Po pierwsze, każdy, kto powiedział, że efekt hamowania pochodzi od skoku ściskającego, jest w błędzie… powietrze w cylindrze jest sprężane, które pobiera energię, ale po górnym martwym punkcie działa jak sprężyna i pomaga wymusić tłok z powrotem w dół, zwracając dokładnie taką samą siłę, jaka została w niego włożona w pierwszej kolejności. Prawdopodobnie bardziej, ponieważ sprężanie podgrzewa ładunek powietrza i powoduje jego rozszerzanie się, jak bardzo mała wersja skoku siłowego.
Nie, efekt hamowania pochodzi z skoku INTAKE, z silnika pobierającego powietrze przez zamknięty korpus przepustnicy. To jak próba zasysania powietrza przez maleńką słomkę. Hamowanie pochodzi z podciśnienia, nie z kompresji. To i odrobina tarcia silnika, które w nowoczesnych silnikach jest mniej znaczące niż kiedyś.
Jeśli chodzi o hamowanie silnikiem, używanie go łagodnie do utrzymania prędkości na zjazdach nie jest złe dla Twojego samochodu. Unikałbym jazdy jak rajdowiec i agresywnej jazdy w dół, aby zwolnić na każdym zakręcie lub przy każdym świetle stopu, ale kiedy robi się to dobrze, nie wpływa to na nic innego niż normalna jazda. Tak, powoduje więcej obrotów silnika, ale nie są one gorsze od tych, które przyspieszają na rampie. Jeśli planujesz utrzymać samochód na dystansie 250 000 mil, to tak, możesz chcieć ograniczyć obroty do minimum, ale w przeciwnym razie, zakładając, że nic nie jest nie tak z samym silnikiem, samochód będzie zużywał się - na długo przed zużyciem silnika, dodając obroty.
To samo dotyczy sprzęgła… tak, za każdym razem gdy go używasz, zużywa się trochę, ale nie inaczej niż podczas normalnej jazdy. Jeśli na tyle martwisz się o sprzęgło, że starasz się utrzymać samochód na jednym biegu, na tyle na ile to możliwe, unikaj hamowania silnikiem. Ale jeśli jesteś jak większość ludzi, używasz sprzęgła 5 razy za każdym razem, gdy podnosisz prędkość, dwa lub trzy razy za każdym razem, gdy opuszczasz światło stopu.
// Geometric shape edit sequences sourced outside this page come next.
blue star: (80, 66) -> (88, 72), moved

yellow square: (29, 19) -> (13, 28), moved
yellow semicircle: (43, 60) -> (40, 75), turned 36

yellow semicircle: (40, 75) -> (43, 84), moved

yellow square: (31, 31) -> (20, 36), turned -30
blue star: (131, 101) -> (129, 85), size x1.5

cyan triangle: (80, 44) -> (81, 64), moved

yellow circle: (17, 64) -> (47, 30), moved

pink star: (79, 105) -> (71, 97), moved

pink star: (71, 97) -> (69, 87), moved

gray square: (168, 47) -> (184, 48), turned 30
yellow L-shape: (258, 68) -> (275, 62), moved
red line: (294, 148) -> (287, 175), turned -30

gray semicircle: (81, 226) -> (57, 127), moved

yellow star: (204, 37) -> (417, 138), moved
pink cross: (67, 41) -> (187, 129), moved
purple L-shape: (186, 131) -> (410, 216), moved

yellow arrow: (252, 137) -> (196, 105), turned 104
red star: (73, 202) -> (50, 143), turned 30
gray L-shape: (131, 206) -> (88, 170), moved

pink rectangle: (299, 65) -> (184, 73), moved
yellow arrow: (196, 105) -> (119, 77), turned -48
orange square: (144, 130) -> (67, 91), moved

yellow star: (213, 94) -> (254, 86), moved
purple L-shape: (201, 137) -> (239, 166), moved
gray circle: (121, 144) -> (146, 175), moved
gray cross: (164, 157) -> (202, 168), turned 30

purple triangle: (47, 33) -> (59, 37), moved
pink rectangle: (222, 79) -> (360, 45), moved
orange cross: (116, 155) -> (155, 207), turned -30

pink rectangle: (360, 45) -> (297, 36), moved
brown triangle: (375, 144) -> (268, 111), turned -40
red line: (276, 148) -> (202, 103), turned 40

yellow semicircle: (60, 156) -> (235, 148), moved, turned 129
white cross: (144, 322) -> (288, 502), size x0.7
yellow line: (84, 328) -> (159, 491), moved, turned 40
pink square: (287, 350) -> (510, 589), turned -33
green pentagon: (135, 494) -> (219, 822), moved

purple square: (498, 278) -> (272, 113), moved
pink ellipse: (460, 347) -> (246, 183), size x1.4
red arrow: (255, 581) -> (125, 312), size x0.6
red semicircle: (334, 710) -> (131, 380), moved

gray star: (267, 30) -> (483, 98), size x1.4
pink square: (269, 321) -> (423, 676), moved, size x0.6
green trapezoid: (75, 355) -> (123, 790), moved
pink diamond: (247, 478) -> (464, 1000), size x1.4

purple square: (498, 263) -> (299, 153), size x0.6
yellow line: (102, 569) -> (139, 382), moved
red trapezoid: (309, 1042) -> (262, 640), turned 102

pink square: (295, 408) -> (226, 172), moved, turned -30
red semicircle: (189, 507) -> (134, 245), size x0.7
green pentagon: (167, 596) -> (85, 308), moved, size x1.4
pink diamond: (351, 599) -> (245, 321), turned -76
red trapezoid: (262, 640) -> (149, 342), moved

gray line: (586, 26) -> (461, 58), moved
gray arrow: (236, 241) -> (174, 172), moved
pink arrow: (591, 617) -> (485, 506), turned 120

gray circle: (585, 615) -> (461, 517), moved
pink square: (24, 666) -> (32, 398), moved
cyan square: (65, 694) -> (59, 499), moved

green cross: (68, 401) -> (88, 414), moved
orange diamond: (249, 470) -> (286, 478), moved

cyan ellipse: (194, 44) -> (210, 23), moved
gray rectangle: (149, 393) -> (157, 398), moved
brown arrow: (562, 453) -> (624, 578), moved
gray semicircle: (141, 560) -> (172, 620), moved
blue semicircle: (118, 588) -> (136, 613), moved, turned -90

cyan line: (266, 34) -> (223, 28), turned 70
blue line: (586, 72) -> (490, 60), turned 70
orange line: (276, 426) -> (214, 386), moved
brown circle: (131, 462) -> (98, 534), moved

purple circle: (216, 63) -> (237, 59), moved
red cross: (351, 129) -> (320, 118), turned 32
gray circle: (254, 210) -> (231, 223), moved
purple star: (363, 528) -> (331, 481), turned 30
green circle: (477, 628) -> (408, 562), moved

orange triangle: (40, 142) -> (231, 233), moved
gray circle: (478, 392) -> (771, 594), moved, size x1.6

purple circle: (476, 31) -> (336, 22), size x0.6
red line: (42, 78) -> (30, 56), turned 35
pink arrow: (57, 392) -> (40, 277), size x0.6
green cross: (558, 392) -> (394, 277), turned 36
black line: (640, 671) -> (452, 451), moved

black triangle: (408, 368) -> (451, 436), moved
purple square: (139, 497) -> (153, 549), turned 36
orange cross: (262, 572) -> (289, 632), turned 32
Kilka kolejnych uruchomień to nic wielkiego. I nie zawsze musisz używać sprzęgła; często musisz po prostu puścić gaz i pozostawić je włączone, a to zadziała, aby cię zwolnić.
Doda to trochę zużycia do układu napędowego, ale jak wyżej, można by to uznać za to samo, co jazda dodatkowe pół mili każdego dnia, tylko bez kosztów paliwa. Jeśli to by cię nie przestraszyło, nie powinieneś też hamować silnikiem.
Jedyną rzeczą, która zużywa się inaczej jest, jak powiedział drugi plakat, tylne powierzchnie zębów zębatek, a to naprawdę nie ma znaczenia. Używasz ich za każdym razem, gdy się cofasz, a reszta nie robi nic. Jeśli będą się znacznie zużywać, jedynym efektem będzie to, że skrzynia biegów będzie głośniejsza przy cofaniu. A ty musiałbyś włożyć na nie dużo wysiłku, żeby się zużyły.